• Aim of the exercise: Take the line with "Segment spleen." and the rest of the lines after it, to the end of the entries, and restate them exactly.

[Collected data entries]
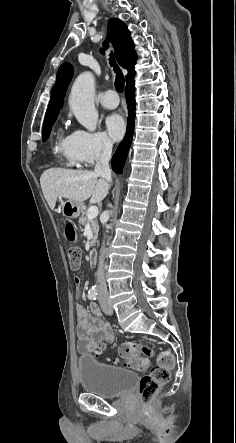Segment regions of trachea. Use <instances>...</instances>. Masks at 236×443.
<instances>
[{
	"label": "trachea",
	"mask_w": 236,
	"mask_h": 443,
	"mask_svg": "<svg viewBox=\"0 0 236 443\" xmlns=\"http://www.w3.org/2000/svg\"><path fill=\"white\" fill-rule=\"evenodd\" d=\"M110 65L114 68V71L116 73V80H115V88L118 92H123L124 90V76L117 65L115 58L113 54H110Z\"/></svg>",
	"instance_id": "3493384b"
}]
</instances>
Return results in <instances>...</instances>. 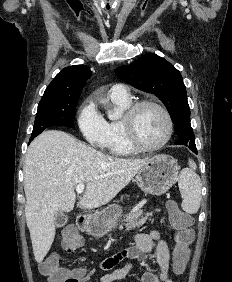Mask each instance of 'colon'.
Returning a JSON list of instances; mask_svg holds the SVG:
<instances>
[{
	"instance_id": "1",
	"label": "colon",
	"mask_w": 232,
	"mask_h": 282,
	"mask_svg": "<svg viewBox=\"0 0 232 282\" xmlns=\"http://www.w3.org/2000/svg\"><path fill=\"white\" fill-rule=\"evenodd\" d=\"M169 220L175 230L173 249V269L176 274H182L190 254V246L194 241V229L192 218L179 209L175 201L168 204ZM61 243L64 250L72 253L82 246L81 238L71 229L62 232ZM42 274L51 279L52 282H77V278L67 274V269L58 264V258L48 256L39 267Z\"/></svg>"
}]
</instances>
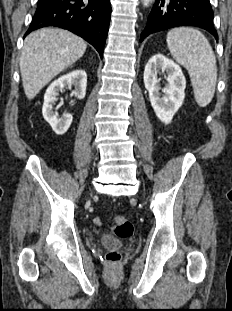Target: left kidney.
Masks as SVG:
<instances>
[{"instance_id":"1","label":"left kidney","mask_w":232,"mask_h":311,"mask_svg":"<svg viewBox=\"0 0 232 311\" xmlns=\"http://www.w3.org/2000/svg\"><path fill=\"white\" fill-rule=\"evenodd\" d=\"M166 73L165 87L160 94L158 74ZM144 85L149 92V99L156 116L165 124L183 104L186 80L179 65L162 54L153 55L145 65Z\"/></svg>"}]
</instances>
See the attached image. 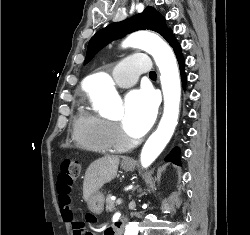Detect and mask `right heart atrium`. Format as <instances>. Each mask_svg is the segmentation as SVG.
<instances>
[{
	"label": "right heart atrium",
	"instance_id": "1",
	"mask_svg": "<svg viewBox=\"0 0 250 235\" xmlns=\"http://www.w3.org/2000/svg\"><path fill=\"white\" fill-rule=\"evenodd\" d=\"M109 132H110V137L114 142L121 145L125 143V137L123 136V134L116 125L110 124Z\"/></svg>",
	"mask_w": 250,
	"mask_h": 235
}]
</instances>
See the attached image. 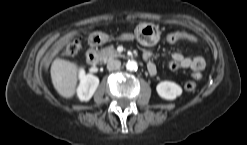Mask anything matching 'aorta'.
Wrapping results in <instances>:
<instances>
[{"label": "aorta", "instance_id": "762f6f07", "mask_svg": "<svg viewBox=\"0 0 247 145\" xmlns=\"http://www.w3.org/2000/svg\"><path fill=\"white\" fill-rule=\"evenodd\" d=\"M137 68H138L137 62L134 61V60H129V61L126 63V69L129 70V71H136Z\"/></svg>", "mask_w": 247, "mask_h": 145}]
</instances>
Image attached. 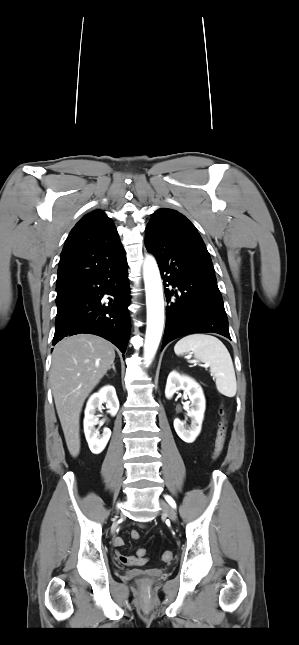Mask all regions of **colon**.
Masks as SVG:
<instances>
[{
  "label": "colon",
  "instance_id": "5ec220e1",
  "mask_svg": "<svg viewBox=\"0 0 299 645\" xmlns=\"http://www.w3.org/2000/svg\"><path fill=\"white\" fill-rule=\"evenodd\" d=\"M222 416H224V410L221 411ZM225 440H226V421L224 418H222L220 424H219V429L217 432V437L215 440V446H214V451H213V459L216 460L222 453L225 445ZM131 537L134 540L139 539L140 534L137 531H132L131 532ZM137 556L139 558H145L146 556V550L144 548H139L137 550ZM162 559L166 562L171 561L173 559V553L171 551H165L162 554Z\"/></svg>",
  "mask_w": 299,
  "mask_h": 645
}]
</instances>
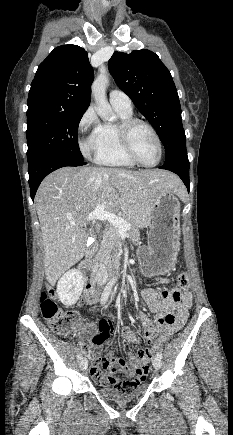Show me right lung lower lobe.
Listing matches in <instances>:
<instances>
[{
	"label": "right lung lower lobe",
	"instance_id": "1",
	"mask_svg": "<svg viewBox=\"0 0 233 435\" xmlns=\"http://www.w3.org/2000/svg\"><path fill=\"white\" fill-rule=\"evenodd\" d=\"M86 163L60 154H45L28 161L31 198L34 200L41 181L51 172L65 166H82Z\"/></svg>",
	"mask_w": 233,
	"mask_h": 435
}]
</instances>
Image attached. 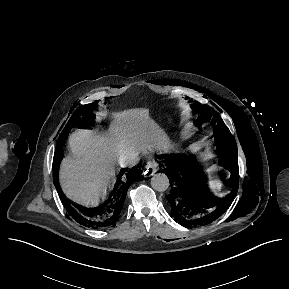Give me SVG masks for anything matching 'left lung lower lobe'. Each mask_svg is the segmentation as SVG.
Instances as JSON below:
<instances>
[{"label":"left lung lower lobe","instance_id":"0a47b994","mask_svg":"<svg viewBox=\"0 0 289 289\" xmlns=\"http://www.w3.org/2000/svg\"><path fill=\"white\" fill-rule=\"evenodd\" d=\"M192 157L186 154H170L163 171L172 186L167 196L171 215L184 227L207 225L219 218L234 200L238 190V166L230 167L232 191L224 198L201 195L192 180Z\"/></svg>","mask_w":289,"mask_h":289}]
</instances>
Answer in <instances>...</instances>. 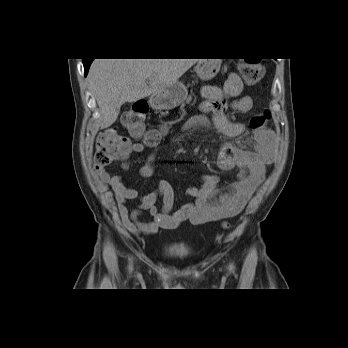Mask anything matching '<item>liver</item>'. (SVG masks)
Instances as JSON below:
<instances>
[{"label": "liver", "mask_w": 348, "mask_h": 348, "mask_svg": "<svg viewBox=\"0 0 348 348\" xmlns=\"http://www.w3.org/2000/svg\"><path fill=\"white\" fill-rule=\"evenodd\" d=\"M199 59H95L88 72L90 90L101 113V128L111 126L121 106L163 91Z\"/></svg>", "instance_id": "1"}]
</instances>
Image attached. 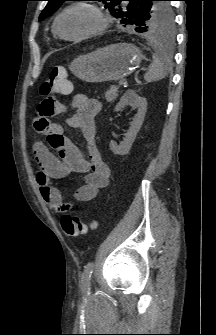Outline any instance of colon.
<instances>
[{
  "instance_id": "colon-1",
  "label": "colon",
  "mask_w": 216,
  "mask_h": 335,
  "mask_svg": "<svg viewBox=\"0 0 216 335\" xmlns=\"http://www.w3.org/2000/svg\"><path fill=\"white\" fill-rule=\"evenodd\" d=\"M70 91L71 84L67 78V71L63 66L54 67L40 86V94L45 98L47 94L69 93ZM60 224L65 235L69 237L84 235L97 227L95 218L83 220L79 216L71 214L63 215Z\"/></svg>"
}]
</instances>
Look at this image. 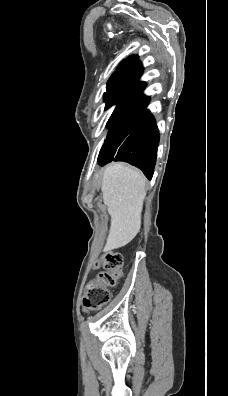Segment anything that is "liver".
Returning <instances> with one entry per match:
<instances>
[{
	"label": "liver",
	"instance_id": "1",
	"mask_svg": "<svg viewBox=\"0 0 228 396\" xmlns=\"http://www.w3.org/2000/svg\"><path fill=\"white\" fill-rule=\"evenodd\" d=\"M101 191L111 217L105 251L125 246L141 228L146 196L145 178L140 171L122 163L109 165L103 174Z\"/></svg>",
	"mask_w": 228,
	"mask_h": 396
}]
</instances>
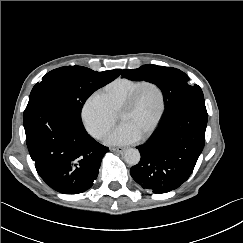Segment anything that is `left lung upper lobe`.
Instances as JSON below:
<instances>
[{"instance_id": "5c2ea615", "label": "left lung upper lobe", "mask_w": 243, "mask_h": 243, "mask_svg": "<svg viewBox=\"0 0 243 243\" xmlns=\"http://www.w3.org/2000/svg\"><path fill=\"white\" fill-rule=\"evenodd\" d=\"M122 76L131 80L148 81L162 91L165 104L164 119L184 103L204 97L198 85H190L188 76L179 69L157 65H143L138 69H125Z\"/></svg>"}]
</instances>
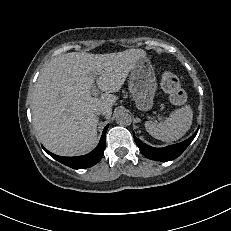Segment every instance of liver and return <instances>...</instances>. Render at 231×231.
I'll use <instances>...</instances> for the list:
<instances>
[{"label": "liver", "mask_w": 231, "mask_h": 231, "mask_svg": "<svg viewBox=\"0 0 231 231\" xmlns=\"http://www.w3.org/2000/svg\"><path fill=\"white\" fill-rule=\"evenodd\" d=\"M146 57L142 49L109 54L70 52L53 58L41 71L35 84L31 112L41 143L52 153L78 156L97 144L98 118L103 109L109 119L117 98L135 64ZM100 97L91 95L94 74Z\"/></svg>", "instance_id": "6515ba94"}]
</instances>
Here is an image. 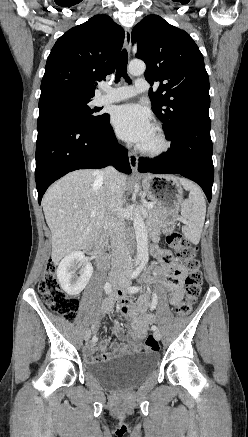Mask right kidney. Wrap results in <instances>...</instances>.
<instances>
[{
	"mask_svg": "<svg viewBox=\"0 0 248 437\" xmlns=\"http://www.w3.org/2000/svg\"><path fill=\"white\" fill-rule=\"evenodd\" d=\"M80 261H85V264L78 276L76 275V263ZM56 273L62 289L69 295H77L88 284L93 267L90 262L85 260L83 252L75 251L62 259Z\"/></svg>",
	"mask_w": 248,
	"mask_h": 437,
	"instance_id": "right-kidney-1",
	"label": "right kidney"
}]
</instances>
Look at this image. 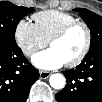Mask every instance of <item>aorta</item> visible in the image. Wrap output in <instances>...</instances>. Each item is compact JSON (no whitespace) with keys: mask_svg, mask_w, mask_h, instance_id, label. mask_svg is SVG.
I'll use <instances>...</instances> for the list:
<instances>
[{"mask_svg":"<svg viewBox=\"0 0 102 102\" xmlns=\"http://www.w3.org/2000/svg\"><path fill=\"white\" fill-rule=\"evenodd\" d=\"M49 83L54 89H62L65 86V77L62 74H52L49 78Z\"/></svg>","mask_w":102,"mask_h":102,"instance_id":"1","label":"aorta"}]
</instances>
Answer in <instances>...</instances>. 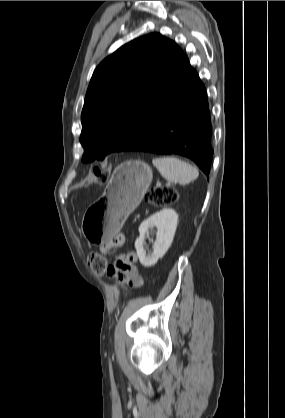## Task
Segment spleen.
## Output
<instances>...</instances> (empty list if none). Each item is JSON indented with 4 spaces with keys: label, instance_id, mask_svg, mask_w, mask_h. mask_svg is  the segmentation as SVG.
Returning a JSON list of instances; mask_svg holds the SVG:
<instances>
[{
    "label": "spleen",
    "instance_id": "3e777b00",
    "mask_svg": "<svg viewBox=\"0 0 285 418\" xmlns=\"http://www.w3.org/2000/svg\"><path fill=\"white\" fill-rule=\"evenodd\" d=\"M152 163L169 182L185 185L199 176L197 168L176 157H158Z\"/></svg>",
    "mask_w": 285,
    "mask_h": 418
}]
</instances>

• Solution:
Segment spleen.
## Output
<instances>...</instances> (empty list if none). Each item is JSON indented with 4 spaces with keys: label, instance_id, mask_svg, mask_w, mask_h. mask_svg is  the segmentation as SVG.
Returning a JSON list of instances; mask_svg holds the SVG:
<instances>
[{
    "label": "spleen",
    "instance_id": "3e777b00",
    "mask_svg": "<svg viewBox=\"0 0 285 418\" xmlns=\"http://www.w3.org/2000/svg\"><path fill=\"white\" fill-rule=\"evenodd\" d=\"M152 163L169 182L185 185L199 176L197 168L176 157H158Z\"/></svg>",
    "mask_w": 285,
    "mask_h": 418
}]
</instances>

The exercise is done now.